WHAT YOU SHOULD DO
An exact copy of every record, without the pictures, is what should come back.

TASK INPUTS

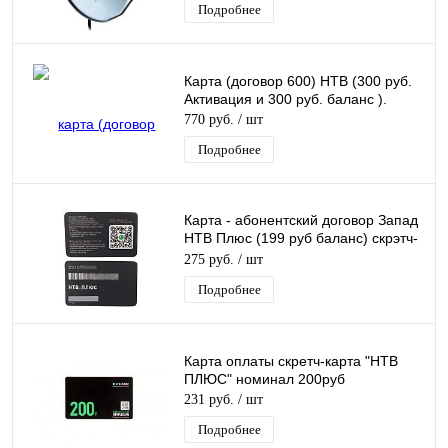
Подробнее
Карта (договор 600) НТВ (300 руб.
Активация и 300 руб. баланс ).
770 руб.
/ шт
Подробнее
Карта - абонентский договор Запад
НТВ Плюс (199 руб баланс) скрэтч-
карта активации договора
275 руб.
/ шт
Подробнее
Карта оплаты скретч-карта "НТВ
ПЛЮС" номинал 200руб
231 руб.
/ шт
Подробнее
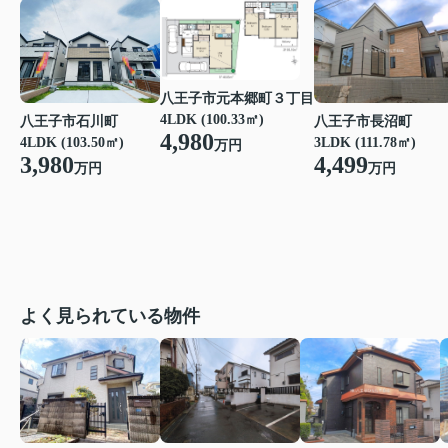
八王子市元本郷町３丁目
4LDK (100.33㎡)
八王子市石川町
八王子市長沼町
4,980
4LDK (103.50㎡)
3LDK (111.78㎡)
万円
3,980
4,499
万円
万円
よく見られている物件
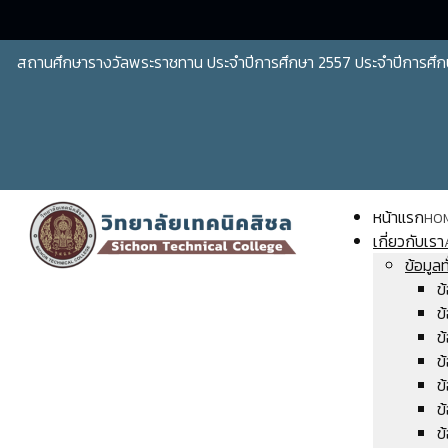
สถานศึกษารางวัลพระราชทาน ประจำปีการศึกษา 2557 ประจำปีการศึก
หน้าแรก
HO
เกี่ยวกับเรา
ข้อมูลท
ข
ข
ข
ข
ข
ข
ข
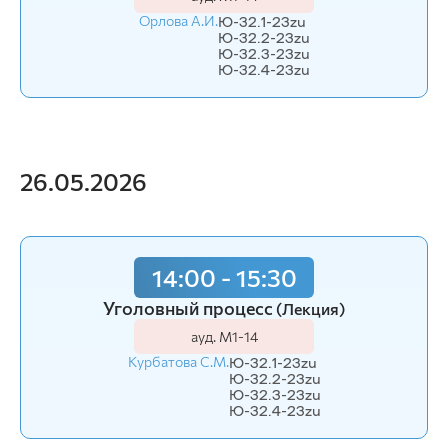
Орлова А.И.
Ю-32.1-23zu
Ю-32.2-23zu
Ю-32.3-23zu
Ю-32.4-23zu
26.05.2026
14:00 - 15:30
Уголовный процесс
(Лекция)
ауд. М1-14
Курбатова С.М.
Ю-32.1-23zu
Ю-32.2-23zu
Ю-32.3-23zu
Ю-32.4-23zu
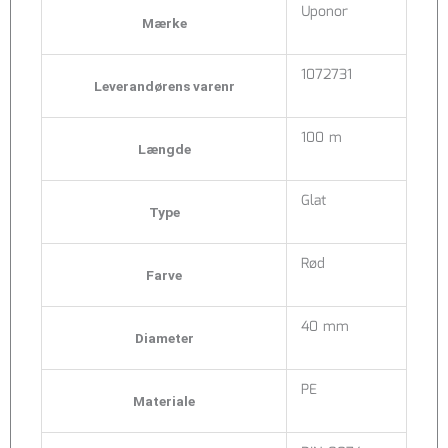
Uponor
Mærke
1072731
Leverandørens varenr
100 m
Længde
Glat
Type
Rød
Farve
40 mm
Diameter
PE
Materiale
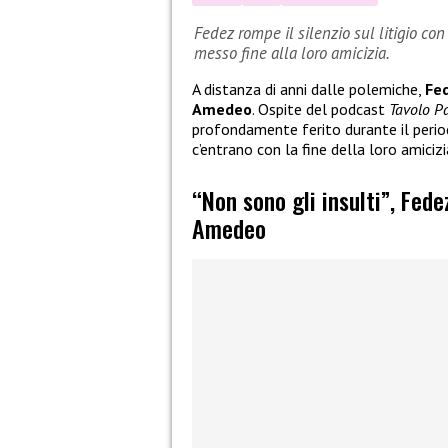
Fedez rompe il silenzio sul litigio con
messo fine alla loro amicizia.
A distanza di anni dalle polemiche,
Fe
Amedeo
. Ospite del podcast
Tavolo P
profondamente ferito durante il period
c’entrano con la fine della loro amicizi
“Non sono gli insulti”, Fede
Amedeo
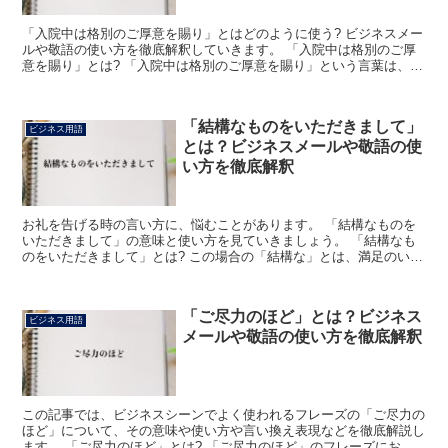
「入院中は格別のご厚意を賜り」とはどのように使う? ビジネスメー
ルや敬語の使い方を徹底解釈していきます。 「入院中は格別のご厚
意を賜り」とは? 「入院中は格別のご厚意を賜り」という言葉は、自
分が入院しているときに、特別に心からの深い思いやり...
「結構なものをいただきまして」
ビジネス用語
とは？ビジネスメールや敬語の使
い方を徹底解釈
お礼を告げる時の言い方に、悩むことがあります。 「結構なものを
いただきまして」の意味と使い方を見ていきましょう。 「結構なも
のをいただきまして」とは? この場合の「結構な」とは、満足のいく
素晴らしい状態をあらわします。 「もの」は相手の持参...
「ご尽力のほど」とは？ビジネス
ビジネス用語
メールや敬語の使い方を徹底解釈
この記事では、ビジネスシーンでよく使われるフレーズの「ご尽力の
ほど」について、その意味や使い方や言い換え表現などを徹底解説し
ます。 「ご尽力のほど」とは? 「ご尽力のほど」のフレーズにおけ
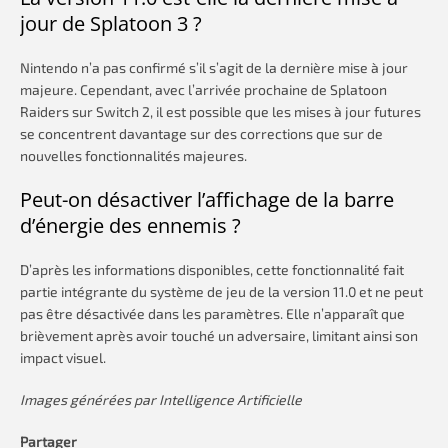
jour de Splatoon 3 ?
Nintendo n’a pas confirmé s’il s’agit de la dernière mise à jour
majeure. Cependant, avec l’arrivée prochaine de Splatoon
Raiders sur Switch 2, il est possible que les mises à jour futures
se concentrent davantage sur des corrections que sur de
nouvelles fonctionnalités majeures.
Peut-on désactiver l’affichage de la barre
d’énergie des ennemis ?
D’après les informations disponibles, cette fonctionnalité fait
partie intégrante du système de jeu de la version 11.0 et ne peut
pas être désactivée dans les paramètres. Elle n’apparaît que
brièvement après avoir touché un adversaire, limitant ainsi son
impact visuel.
Images générées par Intelligence Artificielle
Partager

ANSWER SECTION
Подробнее
Карта (договор 600) НТВ (300 руб.
Активация и 300 руб. баланс ).
770 руб.
/ шт
Подробнее
Карта - абонентский договор Запад
НТВ Плюс (199 руб баланс) скрэтч-
карта активации договора
275 руб.
/ шт
Подробнее
Карта оплаты скретч-карта "НТВ
ПЛЮС" номинал 200руб
231 руб.
/ шт
Подробнее
八王子市元本郷町３丁目
4LDK (100.33㎡)
八王子市石川町
八王子市長沼町
4,980
4LDK (103.50㎡)
3LDK (111.78㎡)
万円
3,980
4,499
万円
万円
よく見られている物件
สถานศึกษารางวัลพระราชทาน ประจำปีการศึกษา 2557 ประจำปีการศึก
หน้าแรก
HO
เกี่ยวกับเรา
ข้อมูลท
ข
ข
ข
ข
ข
ข
ข
Орлова А.И.
Ю-32.1-23zu
Ю-32.2-23zu
Ю-32.3-23zu
Ю-32.4-23zu
26.05.2026
14:00 - 15:30
Уголовный процесс
(Лекция)
ауд. М1-14
Курбатова С.М.
Ю-32.1-23zu
Ю-32.2-23zu
Ю-32.3-23zu
Ю-32.4-23zu
Uponor
Mærke
1072731
Leverandørens varenr
100 m
Længde
Glat
Type
Rød
Farve
40 mm
Diameter
PE
Materiale
Fedez rompe il silenzio sul litigio con
messo fine alla loro amicizia.
A distanza di anni dalle polemiche,
Fe
Amedeo
. Ospite del podcast
Tavolo P
profondamente ferito durante il period
c’entrano con la fine della loro amicizi
“Non sono gli insulti”, Fede
Amedeo
「入院中は格別のご厚意を賜り」とはどのように使う? ビジネスメー
ルや敬語の使い方を徹底解釈していきます。 「入院中は格別のご厚
意を賜り」とは? 「入院中は格別のご厚意を賜り」という言葉は、自
分が入院しているときに、特別に心からの深い思いやり...
「結構なものをいただきまして」
ビジネス用語
とは？ビジネスメールや敬語の使
い方を徹底解釈
お礼を告げる時の言い方に、悩むことがあります。 「結構なものを
いただきまして」の意味と使い方を見ていきましょう。 「結構なも
のをいただきまして」とは? この場合の「結構な」とは、満足のいく
素晴らしい状態をあらわします。 「もの」は相手の持参...
「ご尽力のほど」とは？ビジネス
ビジネス用語
メールや敬語の使い方を徹底解釈
この記事では、ビジネスシーンでよく使われるフレーズの「ご尽力の
ほど」について、その意味や使い方や言い換え表現などを徹底解説し
ます。 「ご尽力のほど」とは? 「ご尽力のほど」のフレーズにおけ
jour de Splatoon 3 ?
Nintendo n’a pas confirmé s’il s’agit de la dernière mise à jour
majeure. Cependant, avec l’arrivée prochaine de Splatoon
Raiders sur Switch 2, il est possible que les mises à jour futures
se concentrent davantage sur des corrections que sur de
nouvelles fonctionnalités majeures.
Peut-on désactiver l’affichage de la barre
d’énergie des ennemis ?
D’après les informations disponibles, cette fonctionnalité fait
partie intégrante du système de jeu de la version 11.0 et ne peut
pas être désactivée dans les paramètres. Elle n’apparaît que
brièvement après avoir touché un adversaire, limitant ainsi son
impact visuel.
Images générées par Intelligence Artificielle
Partager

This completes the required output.